Once you find the line with "Hozzon létre tervezőtérképet" in the data below, transcribe exactly each line from there to the line with "ΠΑΡΟΜΟΙΑ ΑΡΘΡΑ", inclusive, and nothing else. Drop the pictures.

Source records:
# # # # #
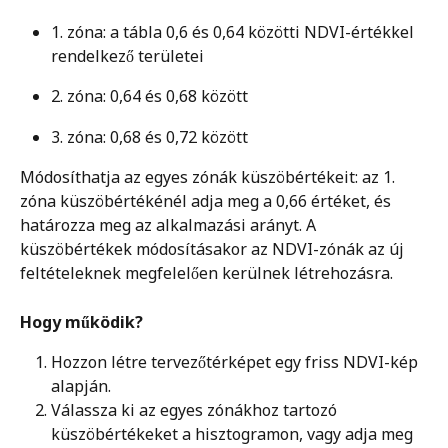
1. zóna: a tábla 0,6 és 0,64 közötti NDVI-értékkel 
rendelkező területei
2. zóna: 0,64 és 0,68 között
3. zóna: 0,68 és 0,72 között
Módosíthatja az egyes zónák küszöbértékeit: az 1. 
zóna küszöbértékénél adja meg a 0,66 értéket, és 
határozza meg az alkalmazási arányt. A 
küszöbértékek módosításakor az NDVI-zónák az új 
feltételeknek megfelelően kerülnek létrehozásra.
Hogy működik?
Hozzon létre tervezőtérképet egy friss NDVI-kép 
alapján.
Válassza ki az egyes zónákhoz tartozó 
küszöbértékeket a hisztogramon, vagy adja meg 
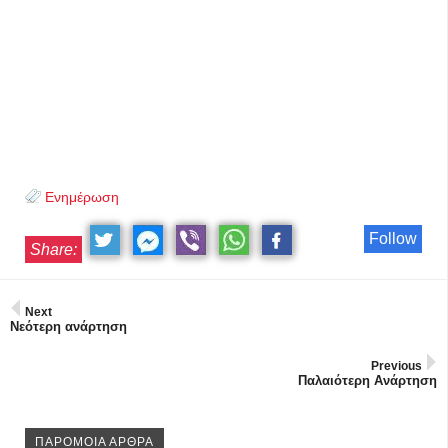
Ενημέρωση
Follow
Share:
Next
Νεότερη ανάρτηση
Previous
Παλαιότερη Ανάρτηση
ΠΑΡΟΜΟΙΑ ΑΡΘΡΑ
# # # # #
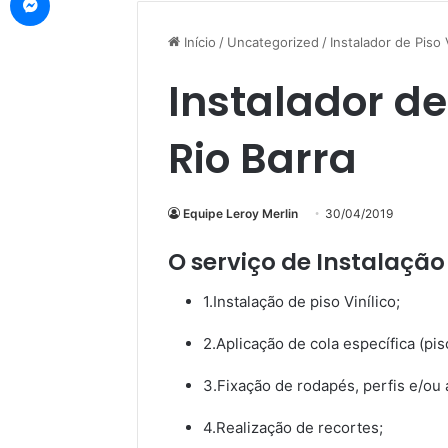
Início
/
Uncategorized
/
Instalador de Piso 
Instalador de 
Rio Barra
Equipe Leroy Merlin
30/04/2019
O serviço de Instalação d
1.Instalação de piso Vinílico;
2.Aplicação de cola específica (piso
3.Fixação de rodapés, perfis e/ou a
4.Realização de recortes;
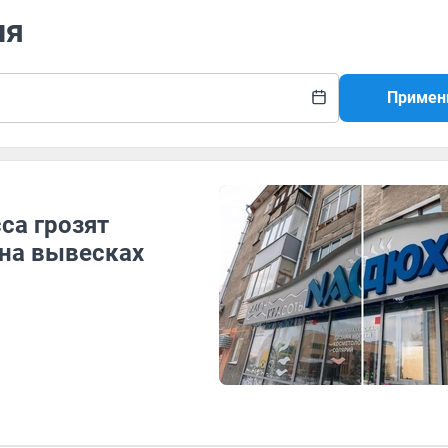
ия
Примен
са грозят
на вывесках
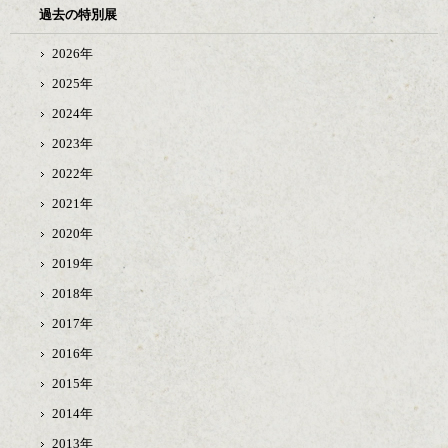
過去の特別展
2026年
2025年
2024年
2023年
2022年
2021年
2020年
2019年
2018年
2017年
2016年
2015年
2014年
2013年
# # # # #
[Task output]:
Hozzon létre tervezőtérképet egy friss NDVI-kép 
alapján.
Válassza ki az egyes zónákhoz tartozó 
küszöbértékeket a hisztogramon, vagy adja meg 
Ενημέρωση
Follow
Share:
Next
Νεότερη ανάρτηση
Previous
Παλαιότερη Ανάρτηση
ΠΑΡΟΜΟΙΑ ΑΡΘΡΑ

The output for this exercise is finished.